Why Do Dogs Kick Up Dirt After They Potty

by Perfect Puppy Care on February 16, 2011

Dirt Pile

You’re certainly not alone if you have ever puzzled over why dogs kick up dirt and grass after they relieve themselves. This may be one of the most asked questions since man domesticated dogs.

The answer in a nutshell is that the dog is marking his or her territory by leaving a message about themselves. Marking is one of the main components of a canine’s natural and instinctual ability to communicate through their own kind of messaging system. It also allows them to leave messages for other species of animals.

The marking of grass and dirt is successful in part due to the fact that dogs have scent glands in their paws. The scratching movements release secretions that provide a lot of information about the dog.

Dogs exude pheromones when they urinate or defecate. While the pheromones may mean nothing to us, they speak loads to other dogs. Pheromones include information about a dog’s gender, age and overall health. The secretion of pheromones is a means of leaving messages about themselves that other animals will understand.

A dog that marks his or her territory could be telling other dogs that this is their turf. It warns other animals to the fact that the dog has claimed a particular territory and there could be consequences for any animals that invades it.

Some experts believe that dogs scratch up dirt and grass because they feel the need to cover one’s own scent from the enemy. This is a trait that is said to have been instinctively learned from wolves.

One might ask why do dogs mark areas they have never before visited. In some cases, it may be that the new dog in town is making a show of dominance. The visiting dog could be showing intentions of taking over and becoming the alpha dog. The dog could also be communicating that he or she is capable of being strong in battle, so it is wise to allow the visiting dog pass through without incident.

In other cases, it can also be a case of the dog communicating through the release of pheromones that it means no harm by infringing on another dog’s territory. Their scent tells other dogs that they have no intentions of encroaching on another’s territory. They just want to pass through without intending harm to any animal.

Although it is almost impossible to change a dog’s natural instinct, there are a few things you can try if Fido is being too destructive to your yard. Start by observing what your dog does when he or she does their business and follows with the scratching and covering movements. Take note to how many steps your dog takes when doing the actual marking.

Once you identify a pattern, you can try to interrupt it. It may be possible to use the dog’s favorite squeaky toy. Simply squeak the toy just before the dog begins his or her scratching routine. This may be enough to make them forget the need to scratch and cover. If your dog is motivated by treats, try offering a treat in place of the sounding the squeaky toy.

If the need to break your dog of the natural instinct to kick and scratch up grass and dirt isn’t a priority to you, you can minimize the damage done by the dog’s nails by keeping them trimmed. Longer nails will dig up more grass and dirt and do far more damage than shorter ones.

Comments

  1. Phoenix Thread says:

    I have three dogs, and I was never surprised when the boy would kick and scratch after he “did his business.” I figured it was something about marking his territory, like your post suggests.
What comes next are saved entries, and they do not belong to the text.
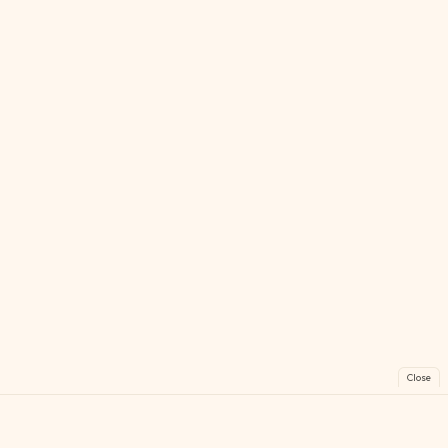
Close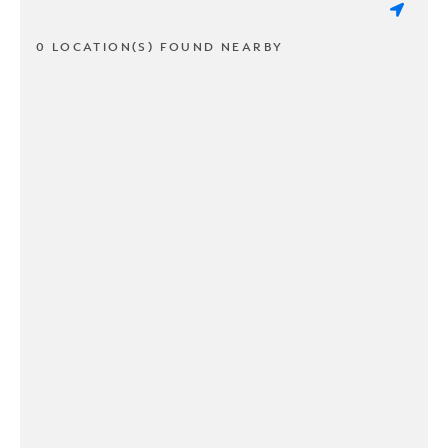
0 LOCATION(S) FOUND NEARBY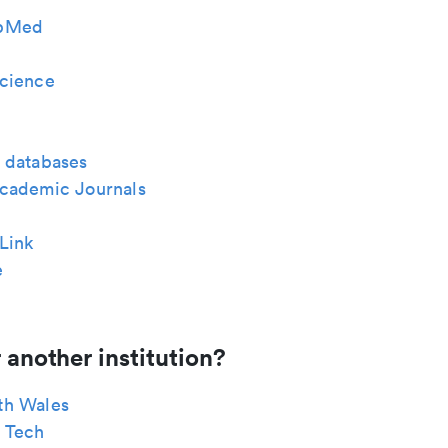
bMed
cience
 databases
cademic Journals
Link
e
 another institution?
th Wales
 Tech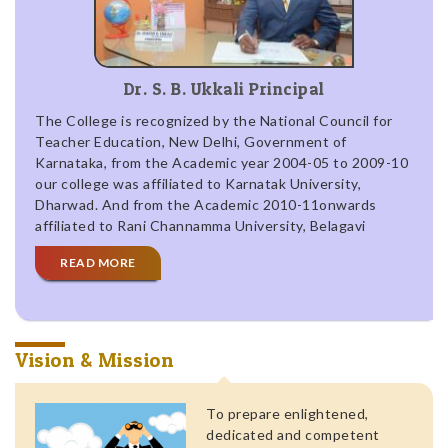
Dr. S. B. Ukkali Principal
The College is recognized by the National Council for
Teacher Education, New Delhi, Government of
Karnataka, from the Academic year 2004-05 to 2009-10
our college was affiliated to Karnatak University,
Dharwad. And from the Academic 2010-11onwards
affiliated to Rani Channamma University, Belagavi
READ MORE
Vision & Mission
To prepare enlightened,
dedicated and competent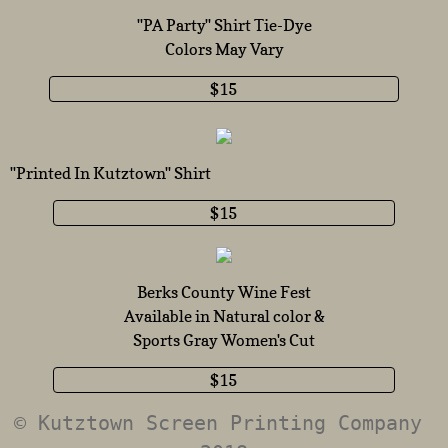
''PA Party'' Shirt Tie-Dy
e
Colors May Vary
$15
''Printed In Kutztown'' Shirt
$15
Berks County Wine Fest
Available in Natural color &
Sports Gray Women's Cut
$15
© Kutztown Screen Printing Company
    But when my two female dogs started copying the behavior, I was perplexed. I didn’t think females were supposed to mark their territory.

  2. Shayde says:

    My female pit always kicked and scratched when she did her business. I always thought it was because she was happy with herself since it looked like she enjoyed doing it so much. My M-I-L had 2 cocker spaniels, one male, one female and they both kicked. The female learned from the male and we always encouraged them to do it. I have a new puppy now, she’s 3 months old, and she hasn’t kicked yet, but I hope she does, it is such a cute behavior and every dog I’ve seen doing it looks like they’re having fun.

  3. Milo's Dad says:

    I always thought it was Milo, my male Boxer, revving up his gears after her relieved himself….letting me know he was about ready to take off, kind of like a bull that is about to charge. He does all four paws, and I have to take strong hold of his leash, otherwise, he’s gone.

  4. Trey says:

    I am fairly sure they do this to make sure their feet are clean and to remove anything that may have gotten on their paws. I have a female lab that does it all the time.